▶ WHAT TO DO:
Within the records below, filter for lines carrying the word "status" and copy them.
################
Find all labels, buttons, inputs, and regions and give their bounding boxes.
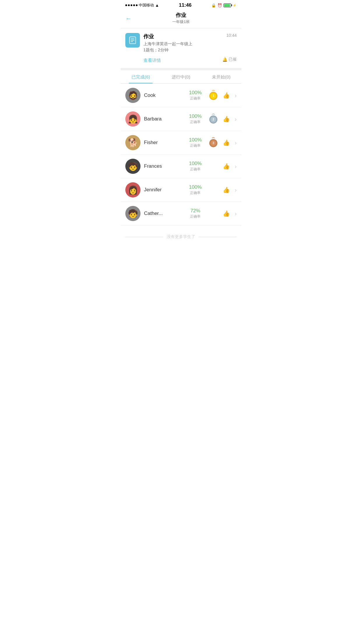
accuracy-label: 正确率 <box>187 214 204 219</box>
accuracy-percent: 72% <box>187 208 204 214</box>
tab-inprogress[interactable]: 进行中(0) <box>161 70 201 83</box>
thumbs-up-button[interactable]: 👍 <box>223 116 230 123</box>
table-row: 🐕 Fisher 100% 正确率 3 👍 › <box>121 131 241 155</box>
chevron-right-icon[interactable]: › <box>235 187 237 193</box>
status-bar: 中国移动 ▲ 11:46 🔒 ⏰ ⚡ <box>121 0 241 9</box>
status-left: 中国移动 ▲ <box>125 3 159 8</box>
svg-marker-16 <box>213 137 214 138</box>
assignment-icon <box>125 33 140 48</box>
svg-text:2: 2 <box>212 118 214 121</box>
svg-marker-12 <box>214 113 215 115</box>
svg-marker-10 <box>213 113 214 115</box>
accuracy-block: 100% 正确率 <box>187 137 204 148</box>
student-name: Cather... <box>144 211 183 216</box>
accuracy-label: 正确率 <box>187 190 204 195</box>
svg-marker-17 <box>212 137 213 138</box>
svg-marker-4 <box>213 90 214 91</box>
svg-marker-6 <box>214 90 215 91</box>
status-time: 11:46 <box>179 2 191 8</box>
accuracy-label: 正确率 <box>187 143 204 148</box>
accuracy-label: 正确率 <box>187 167 204 172</box>
student-name: Cook <box>144 92 183 98</box>
accuracy-block: 100% 正确率 <box>187 161 204 172</box>
lock-icon: 🔒 <box>211 3 216 8</box>
thumbs-up-button[interactable]: 👍 <box>223 139 230 146</box>
table-row: 🧒 Frances 100% 正确率 👍 › <box>121 155 241 178</box>
avatar: 👧 <box>125 111 140 127</box>
student-name: Jennifer <box>144 187 183 193</box>
accuracy-percent: 100% <box>187 113 204 119</box>
tab-bar: 已完成(6) 进行中(0) 未开始(0) <box>121 70 241 84</box>
avatar: 🧔 <box>125 88 140 103</box>
accuracy-percent: 100% <box>187 161 204 167</box>
accuracy-block: 100% 正确率 <box>187 90 204 101</box>
tab-completed[interactable]: 已完成(6) <box>121 70 161 83</box>
table-row: 👧 Barbara 100% 正确率 2 👍 › <box>121 107 241 131</box>
svg-marker-11 <box>212 113 213 115</box>
svg-text:1: 1 <box>212 94 214 97</box>
back-button[interactable]: ← <box>125 15 132 22</box>
thumbs-up-button[interactable]: 👍 <box>223 210 230 217</box>
nav-header: ← 作业 一年级1班 <box>121 9 241 28</box>
thumbs-up-button[interactable]: 👍 <box>223 92 230 99</box>
chevron-right-icon[interactable]: › <box>235 163 237 170</box>
accuracy-percent: 100% <box>187 137 204 143</box>
chevron-right-icon[interactable]: › <box>235 92 237 99</box>
accuracy-block: 72% 正确率 <box>187 208 204 219</box>
avatar: 🐕 <box>125 135 140 150</box>
tab-notstarted[interactable]: 未开始(0) <box>201 70 241 83</box>
chevron-right-icon[interactable]: › <box>235 210 237 217</box>
svg-marker-18 <box>214 137 215 138</box>
no-more-label: 没有更多学生了 <box>121 225 241 248</box>
student-list: 🧔 Cook 100% 正确率 1 👍 › 👧 Barbara 100% 正确率 <box>121 84 241 225</box>
bronze-medal-icon: 3 <box>208 137 219 148</box>
thumbs-up-button[interactable]: 👍 <box>223 163 230 170</box>
avatar: 🧒 <box>125 206 140 221</box>
assignment-meta: 查看详情 🔔 已催 <box>143 55 237 63</box>
assignment-title: 作业 <box>143 33 154 40</box>
view-details-link[interactable]: 查看详情 <box>143 58 161 63</box>
alarm-icon: ⏰ <box>217 3 222 8</box>
avatar: 🧒 <box>125 159 140 174</box>
bell-icon: 🔔 <box>222 57 227 62</box>
lightning-icon: ⚡ <box>233 4 237 7</box>
assignment-description: 上海牛津英语一起一年级上 1题包；2分钟 <box>143 41 237 53</box>
accuracy-label: 正确率 <box>187 120 204 125</box>
assignment-info: 作业 10:44 上海牛津英语一起一年级上 1题包；2分钟 查看详情 🔔 已催 <box>143 33 237 63</box>
accuracy-label: 正确率 <box>187 96 204 101</box>
status-right: 🔒 ⏰ ⚡ <box>211 3 237 8</box>
carrier-label: 中国移动 <box>139 3 154 8</box>
assignment-time: 10:44 <box>226 33 237 38</box>
chevron-right-icon[interactable]: › <box>235 116 237 123</box>
remind-status: 🔔 已催 <box>222 57 237 62</box>
student-name: Barbara <box>144 116 183 122</box>
svg-marker-5 <box>212 90 213 91</box>
accuracy-percent: 100% <box>187 90 204 96</box>
accuracy-block: 100% 正确率 <box>187 184 204 195</box>
battery-icon <box>224 4 231 7</box>
chevron-right-icon[interactable]: › <box>235 139 237 146</box>
silver-medal-icon: 2 <box>208 113 219 125</box>
signal-dots <box>125 4 138 6</box>
gold-medal-icon: 1 <box>208 90 219 101</box>
thumbs-up-button[interactable]: 👍 <box>223 186 230 193</box>
table-row: 👩 Jennifer 100% 正确率 👍 › <box>121 178 241 202</box>
student-name: Fisher <box>144 140 183 146</box>
svg-text:3: 3 <box>212 141 214 145</box>
page-title: 作业 <box>125 12 237 19</box>
student-name: Frances <box>144 163 183 169</box>
table-row: 🧔 Cook 100% 正确率 1 👍 › <box>121 84 241 107</box>
table-row: 🧒 Cather... 72% 正确率 👍 › <box>121 202 241 225</box>
accuracy-block: 100% 正确率 <box>187 113 204 125</box>
page-subtitle: 一年级1班 <box>125 19 237 24</box>
assignment-card: 作业 10:44 上海牛津英语一起一年级上 1题包；2分钟 查看详情 🔔 已催 <box>121 28 241 70</box>
avatar: 👩 <box>125 182 140 197</box>
document-icon <box>129 36 137 44</box>
wifi-icon: ▲ <box>155 3 159 8</box>
accuracy-percent: 100% <box>187 184 204 190</box>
################
▶ THE ANSWER:
status-bar: 中国移动 ▲ 11:46 🔒 ⏰ ⚡ <box>121 0 241 9</box>
status-left: 中国移动 ▲ <box>125 3 159 8</box>
status-time: 11:46 <box>179 2 191 8</box>
status-right: 🔒 ⏰ ⚡ <box>211 3 237 8</box>
remind-status: 🔔 已催 <box>222 57 237 62</box>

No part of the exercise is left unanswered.